• _PROMPT_
Please copy each line of the data that includes the string "Attributbezeichnung".

*** DATA PROVIDED ***

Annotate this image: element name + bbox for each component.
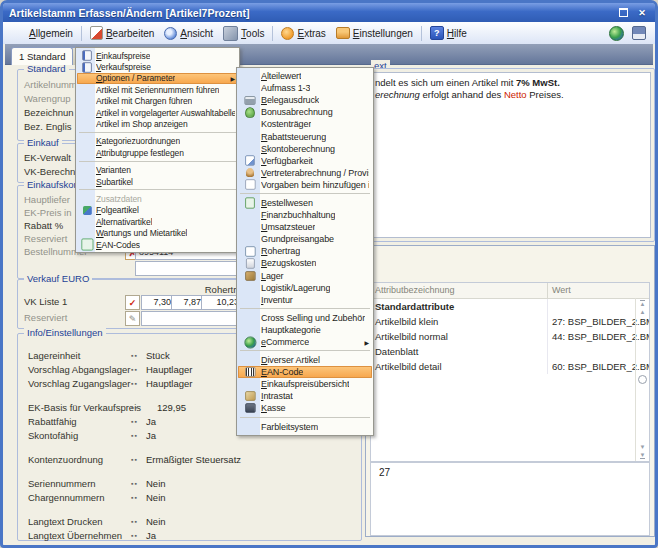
close-button[interactable]: ✕: [635, 7, 649, 19]
menu-item-artikel-mit-chargen-f-hren[interactable]: Artikel mit Chargen führen: [77, 96, 238, 107]
menu-item-kasse[interactable]: Kasse: [238, 402, 372, 414]
vk-price-2-field[interactable]: 7,87: [171, 295, 205, 310]
view-icon: [164, 27, 177, 40]
rohertrag-icon: [245, 246, 255, 256]
menu-item-ean-codes[interactable]: EAN-Codes: [77, 239, 238, 250]
menu-item-artikel-im-shop-anzeigen[interactable]: Artikel im Shop anzeigen: [77, 118, 238, 129]
menu-item-alteilewert[interactable]: Alteilewert: [238, 70, 372, 82]
menu-item-label: Artikel mit Seriennummern führen: [96, 85, 219, 95]
attribute-table[interactable]: Attributbezeichnung Wert Standardattribu…: [370, 282, 650, 462]
menu-item-label: Belegausdruck: [261, 95, 319, 105]
menu-item-inventur[interactable]: Inventur: [238, 294, 372, 306]
menu-item-bestellwesen[interactable]: Bestellwesen: [238, 197, 372, 209]
menu-item-label: eCommerce: [261, 337, 309, 347]
vk-liste-check-icon[interactable]: ✓: [125, 295, 140, 310]
menu-item-diverser-artikel[interactable]: Diverser Artikel: [238, 354, 372, 366]
menu-item-rohertrag[interactable]: Rohertrag: [238, 245, 372, 257]
menu-item-lager[interactable]: Lager: [238, 270, 372, 282]
menubar-item-tools[interactable]: Tools: [218, 24, 269, 43]
info-label-lagereinheit: Lagereinheit: [28, 350, 80, 361]
menu-item-skontoberechnung[interactable]: Skontoberechnung: [238, 143, 372, 155]
restore-button[interactable]: [616, 7, 630, 19]
equals-icon: ▪▪: [131, 366, 138, 373]
menu-item-einkaufspreis-bersicht[interactable]: Einkaufspreisübersicht: [238, 378, 372, 390]
attribute-name: Artikelbild klein: [371, 314, 548, 329]
menu-item-folgeartikel[interactable]: Folgeartikel: [77, 205, 238, 216]
menu-item-ean-code[interactable]: EAN-Code: [238, 366, 372, 378]
menu-item-ecommerce[interactable]: eCommerce▶: [238, 336, 372, 348]
menu-item-aufmass-1-3[interactable]: Aufmass 1-3: [238, 82, 372, 94]
scroll-top-icon[interactable]: ▲: [640, 300, 646, 307]
hint-textbox[interactable]: ndelt es sich um einen Artikel mit 7% Mw…: [369, 72, 651, 238]
attribute-row[interactable]: Standardattribute: [371, 299, 649, 314]
menu-item-vorgaben-beim-hinzuf-gen-im-beleg[interactable]: Vorgaben beim hinzufügen im Beleg: [238, 179, 372, 191]
info-value-vorschlag-zugangslager: Hauptlager: [146, 378, 192, 389]
menubar-item-bearbeiten[interactable]: Bearbeiten: [85, 24, 159, 42]
scroll-bottom-icon[interactable]: ▼: [640, 452, 646, 459]
menu-item-verf-gbarkeit[interactable]: Verfügbarkeit: [238, 155, 372, 167]
verkauf-reserviert-pencil-icon[interactable]: ✎: [125, 311, 140, 326]
menu-item-optionen-parameter[interactable]: Optionen / Parameter▶: [77, 73, 238, 84]
menu-item-kostentr-ger[interactable]: Kostenträger: [238, 118, 372, 130]
verkauf-reserviert-label: Reserviert: [24, 312, 67, 323]
menu-item-einkaufspreise[interactable]: Einkaufspreise: [77, 50, 238, 61]
info-label-chargennummern: Chargennummern: [28, 492, 105, 503]
menu-item-cross-selling-und-zubeh-r[interactable]: Cross Selling und Zubehör: [238, 312, 372, 324]
menu-item-umsatzsteuer[interactable]: Umsatzsteuer: [238, 221, 372, 233]
attribute-row[interactable]: Artikelbild detail60: BSP_BILDER_2.BMP: [371, 359, 649, 374]
vk-price-1-field[interactable]: 7,30: [141, 295, 175, 310]
menu-item-attributgruppe-festlegen[interactable]: Attributgruppe festlegen: [77, 147, 238, 158]
save-icon[interactable]: [632, 26, 646, 40]
attribute-row[interactable]: Artikelbild klein27: BSP_BILDER_2.BMP: [371, 314, 649, 329]
group-verkauf-title: Verkauf EURO: [24, 273, 92, 284]
menu-item-artikel-in-vorgelagerter-auswahltabelle-verbergen[interactable]: Artikel in vorgelagerter Auswahltabelle …: [77, 107, 238, 118]
menu-item-bonusabrechnung[interactable]: Bonusabrechnung: [238, 106, 372, 118]
attribute-row[interactable]: Datenblatt: [371, 344, 649, 359]
settings-icon: [336, 27, 350, 39]
attribute-row[interactable]: Artikelbild normal44: BSP_BILDER_2.BMP: [371, 329, 649, 344]
menu-item-zusatzdaten[interactable]: Zusatzdaten: [77, 193, 238, 204]
menu-item-varianten[interactable]: Varianten: [77, 165, 238, 176]
search-icon[interactable]: [638, 375, 647, 384]
col-attributbezeichnung[interactable]: Attributbezeichnung: [371, 283, 548, 298]
verkauf-reserviert-field[interactable]: [141, 311, 243, 326]
globe-icon[interactable]: [609, 26, 624, 41]
scroll-down-icon[interactable]: ▼: [640, 444, 646, 450]
tab-standard[interactable]: 1 Standard: [11, 47, 73, 65]
menu-bar: AllgemeinBearbeitenAnsichtToolsExtrasEin…: [3, 22, 655, 45]
menu-item-subartikel[interactable]: Subartikel: [77, 176, 238, 187]
menu-item-grundpreisangabe[interactable]: Grundpreisangabe: [238, 233, 372, 245]
table-scroll-rail[interactable]: ▲ ▲ ▼ ▼: [635, 298, 649, 461]
col-wert[interactable]: Wert: [548, 283, 649, 298]
menu-item-bezugskosten[interactable]: Bezugskosten: [238, 257, 372, 269]
menu-item-alternativartikel[interactable]: Alternativartikel: [77, 216, 238, 227]
menu-item-wartungs-und-mietartikel[interactable]: Wartungs und Mietartikel: [77, 227, 238, 238]
menu-separator: [240, 350, 370, 352]
menubar-item-allgemein[interactable]: Allgemein: [8, 25, 78, 42]
info-value-ek-basis-f-r-verkaufspreis: 129,95: [146, 402, 186, 413]
menu-item-intrastat[interactable]: Intrastat: [238, 390, 372, 402]
menubar-item-ansicht[interactable]: Ansicht: [159, 25, 218, 42]
menubar-item-einstellungen[interactable]: Einstellungen: [331, 25, 418, 41]
menu-item-farbleitsystem[interactable]: Farbleitsystem: [238, 421, 372, 433]
menu-item-finanzbuchhaltung[interactable]: Finanzbuchhaltung: [238, 209, 372, 221]
menu-item-kategoriezuordnungen[interactable]: Kategoriezuordnungen: [77, 136, 238, 147]
menubar-item-extras[interactable]: Extras: [276, 25, 330, 42]
printer-icon: [244, 96, 255, 105]
menu-item-vertreterabrechnung-provision[interactable]: Vertreterabrechnung / Provision: [238, 167, 372, 179]
scroll-up-icon[interactable]: ▲: [640, 309, 646, 315]
arrow-ne-icon: [13, 27, 26, 40]
attribute-footer-box[interactable]: 27: [370, 462, 650, 536]
menubar-item-hilfe[interactable]: ?Hilfe: [425, 24, 472, 42]
menu-item-belegausdruck[interactable]: Belegausdruck: [238, 94, 372, 106]
vertreter-icon: [241, 168, 259, 177]
info-label-langtext-drucken: Langtext Drucken: [28, 516, 102, 527]
menu-item-verkaufspreise[interactable]: Verkaufspreise: [77, 61, 238, 72]
menu-item-rabattsteuerung[interactable]: Rabattsteuerung: [238, 130, 372, 142]
menu-item-artikel-mit-seriennummern-f-hren[interactable]: Artikel mit Seriennummern führen: [77, 84, 238, 95]
menu-item-logistik-lagerung[interactable]: Logistik/Lagerung: [238, 282, 372, 294]
attribute-value: [548, 299, 649, 314]
info-value-kontenzuordnung: Ermäßigter Steuersatz: [146, 454, 241, 465]
menu-item-hauptkategorie[interactable]: Hauptkategorie: [238, 324, 372, 336]
equals-icon: ▪▪: [131, 432, 138, 439]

*** End of DATA PROVIDED ***

• _TASK ANSWER_
attribute-table[interactable]: Attributbezeichnung Wert Standardattribu…: [370, 282, 650, 462]
col-attributbezeichnung[interactable]: Attributbezeichnung: [371, 283, 548, 298]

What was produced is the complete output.